Exercise prompt> Write out the data below in full, unchanged, minus the images.

[Opening Material to process section]

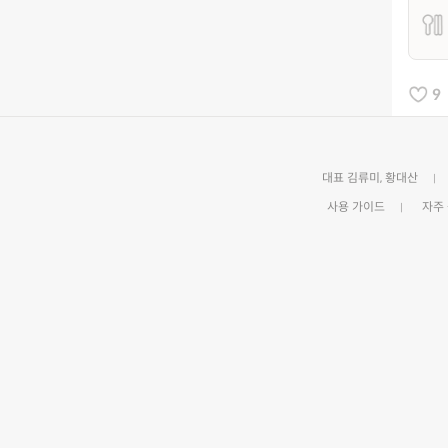
9
대표 김류미, 황대산
사용 가이드
자주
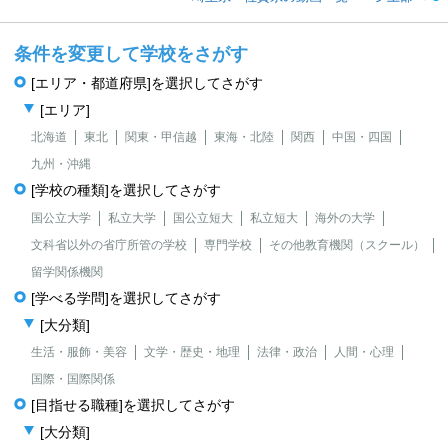
条件を変更して学校をさがす
[エリア・都道府県]を選択してさがす
[エリア]
北海道
東北
関東・甲信越
東海・北陸
関西
中国・四国
九州・沖縄
[学校の種類]を選択してさがす
国公立大学
私立大学
国公立短大
私立短大
海外の大学
文科省以外の省庁所管の学校
専門学校
その他教育機関（スクール）
留学関係機関
[学べる学問]を選択してさがす
[大分類]
生活・服飾・美容
文学・歴史・地理
法律・政治
人間・心理
国際・国際関係
[目指せる職種]を選択してさがす
[大分類]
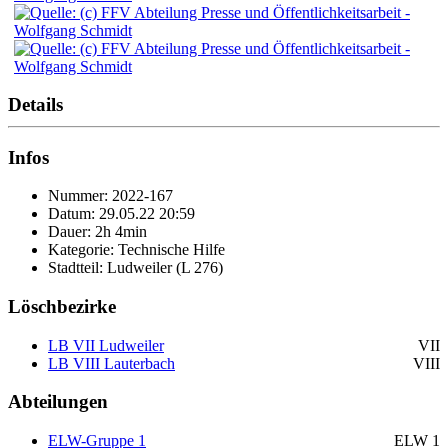
Details
Infos
Nummer: 2022-167
Datum: 29.05.22 20:59
Dauer: 2h 4min
Kategorie: Technische Hilfe
Stadtteil: Ludweiler (L 276)
Löschbezirke
LB VII Ludweiler
VII
LB VIII Lauterbach
VIII
Abteilungen
ELW-Gruppe 1
ELW 1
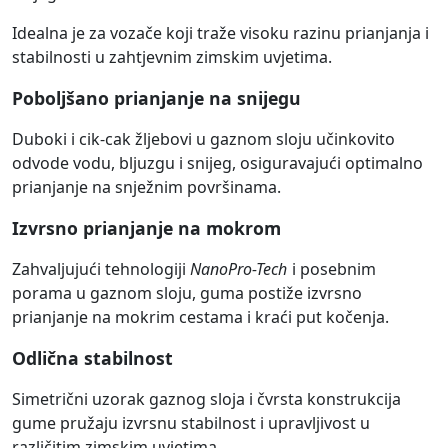
Idealna je za vozače koji traže visoku razinu prianjanja i
stabilnosti u zahtjevnim zimskim uvjetima.
Poboljšano prianjanje na snijegu
Duboki i cik-cak žljebovi u gaznom sloju učinkovito
odvode vodu, bljuzgu i snijeg, osiguravajući optimalno
prianjanje na snježnim površinama.
Izvrsno prianjanje na mokrom
Zahvaljujući tehnologiji
NanoPro-Tech
i posebnim
porama u gaznom sloju, guma postiže izvrsno
prianjanje na mokrim cestama i kraći put kočenja.
Odlična stabilnost
Simetrični uzorak gaznog sloja i čvrsta konstrukcija
gume pružaju izvrsnu stabilnost i upravljivost u
različitim zimskim uvjetima.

[Closing Material to process section]

Expected answer>
9
대표 김류미, 황대산
사용 가이드
자주
条件を変更して学校をさがす
[エリア・都道府県]を選択してさがす
[エリア]
北海道
東北
関東・甲信越
東海・北陸
関西
中国・四国
九州・沖縄
[学校の種類]を選択してさがす
国公立大学
私立大学
国公立短大
私立短大
海外の大学
文科省以外の省庁所管の学校
専門学校
その他教育機関（スクール）
留学関係機関
[学べる学問]を選択してさがす
[大分類]
生活・服飾・美容
文学・歴史・地理
法律・政治
人間・心理
国際・国際関係
[目指せる職種]を選択してさがす
[大分類]
Details
Infos
Nummer: 2022-167
Datum: 29.05.22 20:59
Dauer: 2h 4min
Kategorie: Technische Hilfe
Stadtteil: Ludweiler (L 276)
Löschbezirke
LB VII Ludweiler
VII
LB VIII Lauterbach
VIII
Abteilungen
ELW-Gruppe 1
ELW 1
Idealna je za vozače koji traže visoku razinu prianjanja i
stabilnosti u zahtjevnim zimskim uvjetima.
Poboljšano prianjanje na snijegu
Duboki i cik-cak žljebovi u gaznom sloju učinkovito
odvode vodu, bljuzgu i snijeg, osiguravajući optimalno
prianjanje na snježnim površinama.
Izvrsno prianjanje na mokrom
Zahvaljujući tehnologiji
NanoPro-Tech
i posebnim
porama u gaznom sloju, guma postiže izvrsno
prianjanje na mokrim cestama i kraći put kočenja.
Odlična stabilnost
Simetrični uzorak gaznog sloja i čvrsta konstrukcija
gume pružaju izvrsnu stabilnost i upravljivost u
različitim zimskim uvjetima.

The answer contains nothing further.